Mais le défi reste de taille. Exporter des services numériques ne consiste pas seulement à avoir des start-up dynamiques à Nairobi. Il faut aussi des connexions fiables hors de la capitale, des compétences plus larges dans les comtés, des règles sur les données compatibles avec les marchés visés, et une administration capable d’accompagner les entreprises sans les étouffer. Sinon, les gains resteront concentrés dans quelques quartiers urbains et dans quelques grandes sociétés.
L’autre enjeu est social. Si la stratégie réussit, elle peut créer des emplois pour les développeurs, les designers, les gestionnaires de projet, les centres de services et les créateurs de contenus. Si elle échoue, l’écosystème restera dépendant des cycles de financement et de la demande intérieure. Pour la jeunesse kényane, le sujet n’est donc pas abstrait : il touche la qualité des emplois, la montée en compétences et la place du pays dans les chaînes de valeur numériques.

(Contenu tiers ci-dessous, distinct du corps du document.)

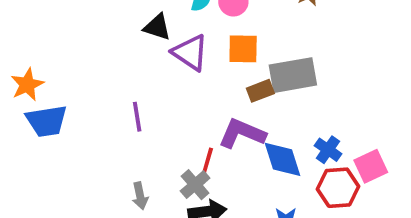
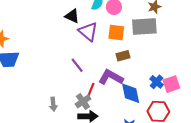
gray rectangle: (293, 75) -> (144, 27), moved
purple line: (137, 117) -> (77, 65), moved, turned -35
blue cross: (328, 150) -> (157, 82), moved
pink square: (371, 166) -> (171, 84), moved

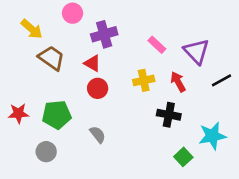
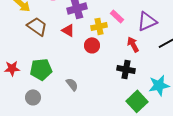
purple triangle: (196, 51) -> (147, 21), turned 50
yellow cross: (144, 80) -> (99, 26), moved
red circle: (98, 88) -> (92, 45), moved
green square: (183, 157) -> (137, 101), size x1.5

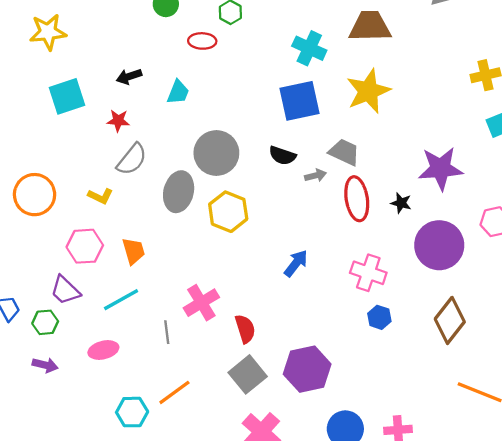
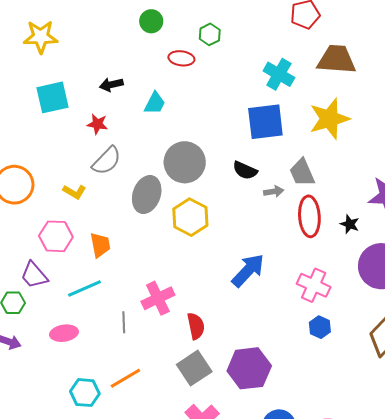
gray trapezoid: (344, 152) -> (302, 173), turned -144
blue arrow: (296, 263) -> (248, 270), size x1.4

Une portée qui dépasse Nairobi
Cette stratégie intéresse toute l’Afrique de l’Est, et au-delà. Le Kenya cherche à devenir un fournisseur régional de services numériques, au moment où la EAC, le COMESA et l’Union africaine cherchent eux aussi à fluidifier les échanges, sécuriser les paiements et harmoniser les règles du commerce en ligne. Si Nairobi réussit, d’autres capitales suivront probablement avec leurs propres cadres d’exportation digitale.

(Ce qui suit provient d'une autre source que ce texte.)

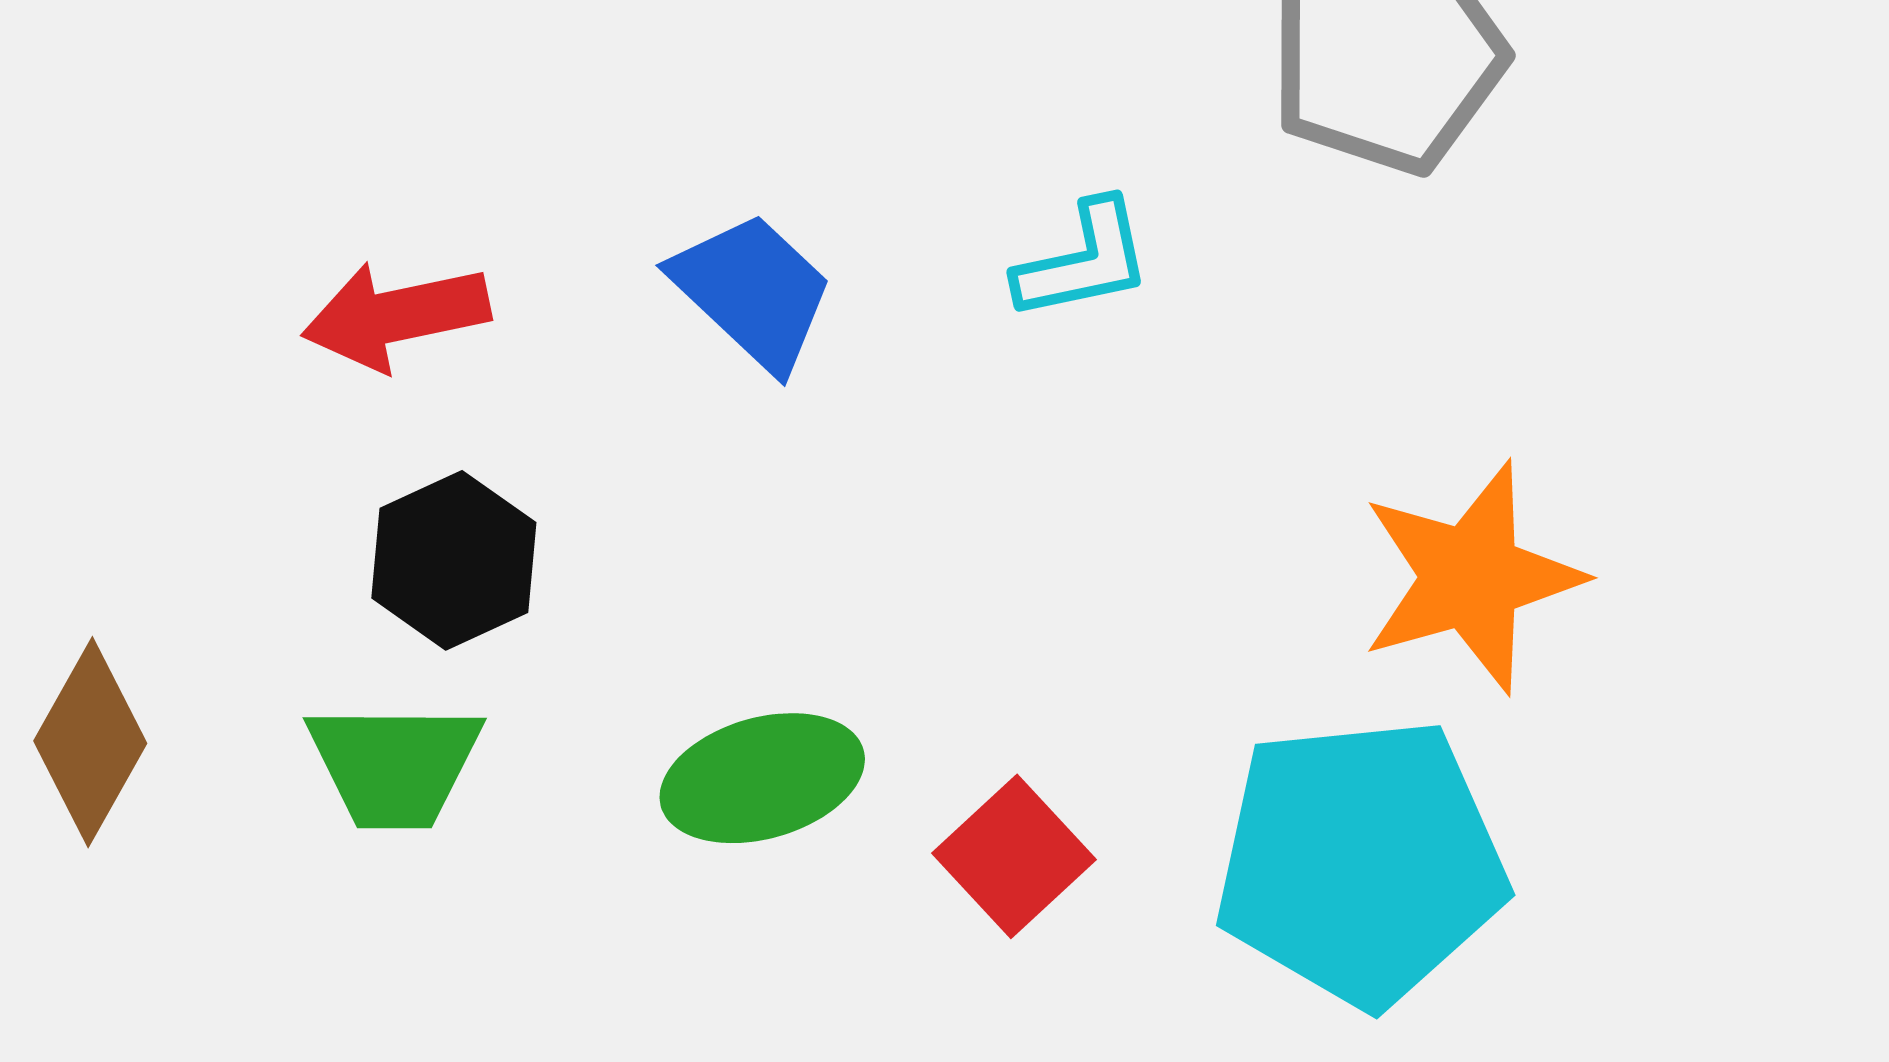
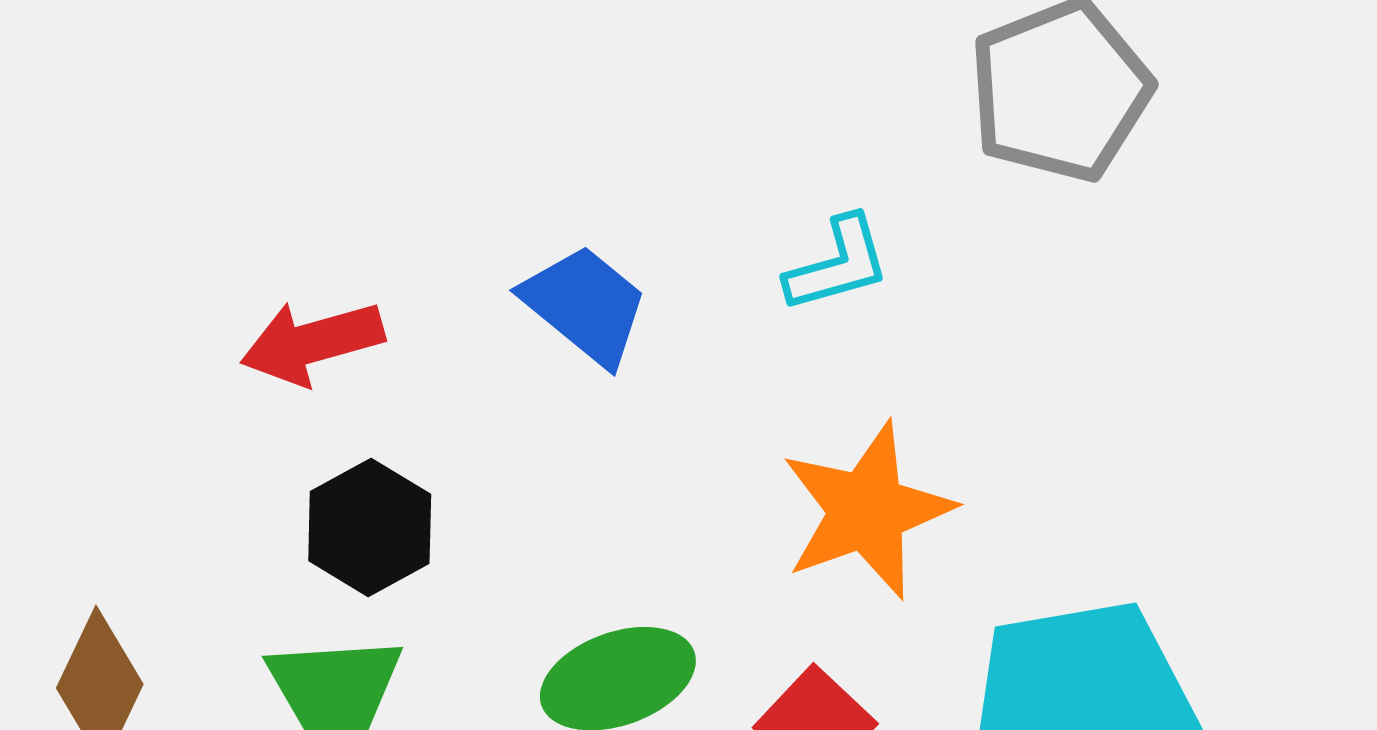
orange star: (1471, 577) -> (867, 511), moved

Le dossier a aussi une portée continentale parce qu’il touche à la place de l’Afrique dans l’économie mondiale. Pendant longtemps, le continent a surtout exporté des matières premières et importé des solutions numériques. Le pari kényan consiste à inverser, au moins en partie, ce schéma : vendre du code, des services, de la conception et des compétences. C’est un changement plus discret qu’une usine géante, mais potentiellement plus structurant.
La suite dépendra de la capacité de l’État à coordonner ses ministères, du secteur privé à répondre présent, et des partenaires techniques à financer sans enfermer le projet dans des modèles importés. À Nairobi, le numérique n’est plus seulement un symbole de modernité. Il devient un instrument de politique commerciale.